The Philippine stock market and the peso strengthened in response to President Joseph Estrada's decision to hold off on constitutional reform but analysts said foreign investment could be affected in the long term.

The main stock market index closed 2.29 per cent higher at 2,142.25 points. Brokers said the market was boosted because holding off on constitutional change removed a politically charged issue from the national agenda.

The peso was trading at 40.2 to the dollar by mid-day against Friday's close at 40.33, also cheered by lowered perceptions of political risk dealers said.

Tokyo high-tech stocks may recover

Tokyo's battered high-tech stocks are expected to regain their poise this week, boosted after U.S. markets rallied on Friday despite a stronger than expected jobs report.

Japan's high-tech stocks suffered last week after sharp falls on the Nasdaq market— which was down as much as 10 per cent at one point from last Monday's record close—and a comment by Sony Corp's president that his company's shares were overvalued, which dragged down the whole sector.

Most traders see the Nikkei trading around 17,500 to 18,500 this week.

Bank of China plans to 'sell' silver abroad

The People's Bank of China has decided to sell some of its silver reserves on the international market the China Daily Business Weekly reported.

The move intends to create a more favourable environment for domestic silver producers the newspaper reported Pan fun of the bank's Currency, Gold and Silver Administration as saying.

The move was put into effect on 1 January ahead of the deregulation of the domestic silver market, which is expected to take place in February.
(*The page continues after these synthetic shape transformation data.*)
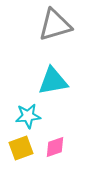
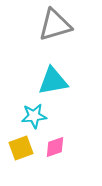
cyan star: moved 6 px right
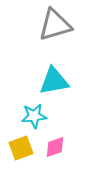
cyan triangle: moved 1 px right
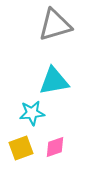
cyan star: moved 2 px left, 3 px up
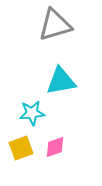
cyan triangle: moved 7 px right
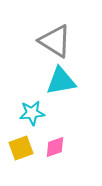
gray triangle: moved 16 px down; rotated 48 degrees clockwise
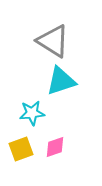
gray triangle: moved 2 px left
cyan triangle: rotated 8 degrees counterclockwise
yellow square: moved 1 px down
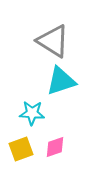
cyan star: rotated 10 degrees clockwise
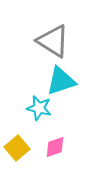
cyan star: moved 7 px right, 5 px up; rotated 10 degrees clockwise
yellow square: moved 4 px left, 1 px up; rotated 20 degrees counterclockwise
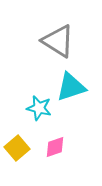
gray triangle: moved 5 px right
cyan triangle: moved 10 px right, 6 px down
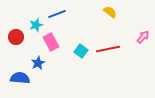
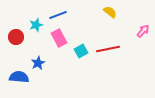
blue line: moved 1 px right, 1 px down
pink arrow: moved 6 px up
pink rectangle: moved 8 px right, 4 px up
cyan square: rotated 24 degrees clockwise
blue semicircle: moved 1 px left, 1 px up
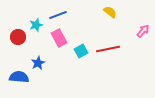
red circle: moved 2 px right
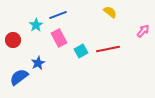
cyan star: rotated 16 degrees counterclockwise
red circle: moved 5 px left, 3 px down
blue semicircle: rotated 42 degrees counterclockwise
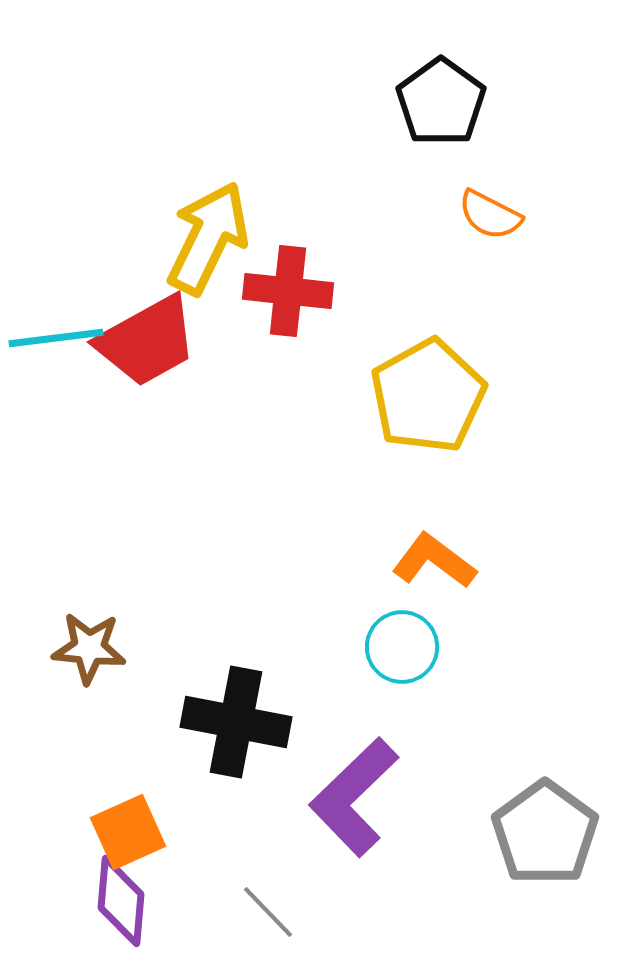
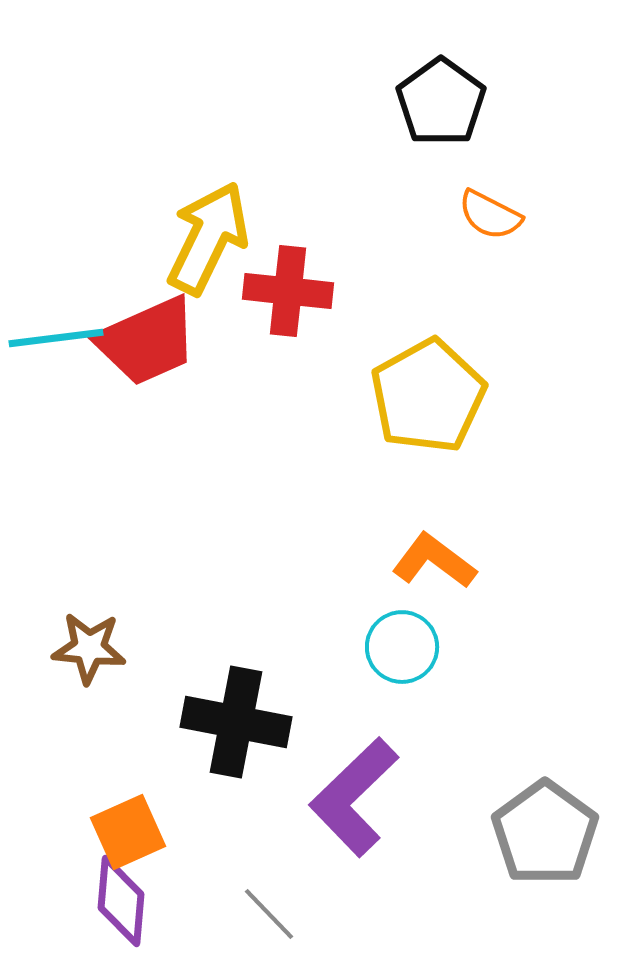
red trapezoid: rotated 5 degrees clockwise
gray line: moved 1 px right, 2 px down
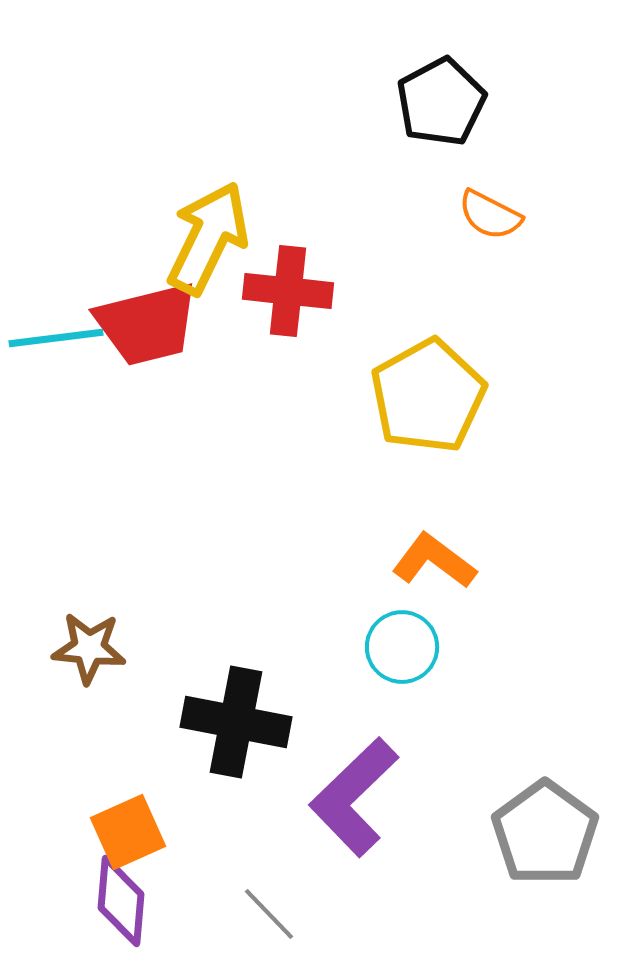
black pentagon: rotated 8 degrees clockwise
red trapezoid: moved 17 px up; rotated 10 degrees clockwise
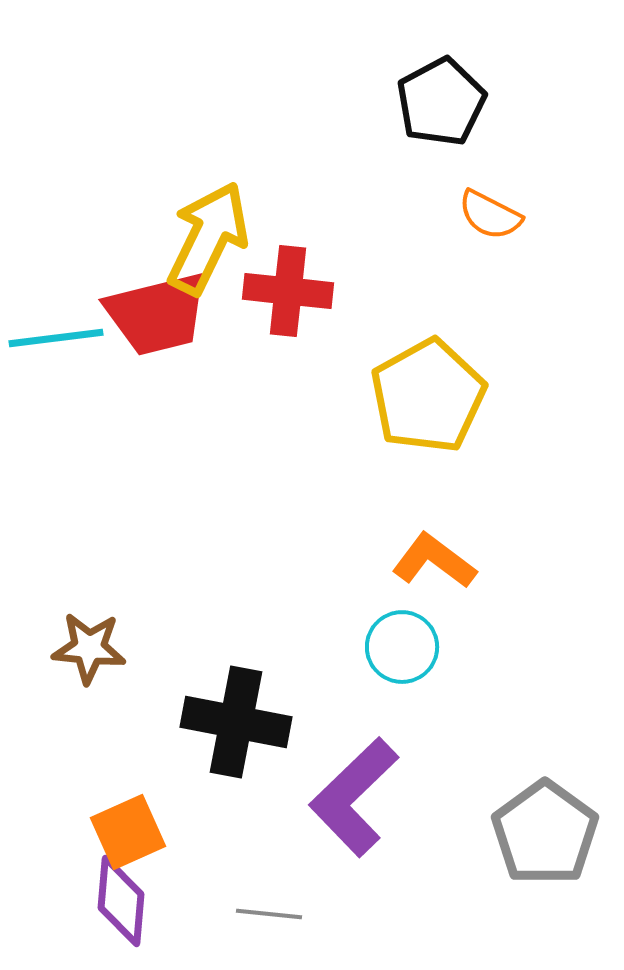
red trapezoid: moved 10 px right, 10 px up
gray line: rotated 40 degrees counterclockwise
U.S. rules out sale of gold reserves

The United States has not sold any of its gold reserves and has no plans to do so, U.S. Treasury Secretary Lawrence Summers said.

"I categorically deny assertions that U.S. gold reserves were being sold off or that there is any plan to sell them off," Summers told reporters on the sidelines of an economics conference.

His denial came amid talk in the gold markets that some of the weakness in the gold price over recent years may have been caused by direct U.S. sales of gold.

World Bank to sell $3b bonds on Net

The World Bank said it plans to sell a $3 billion global bond offering over the Internet, allowing individual investors to invest in the bank which provides loans to developing nations.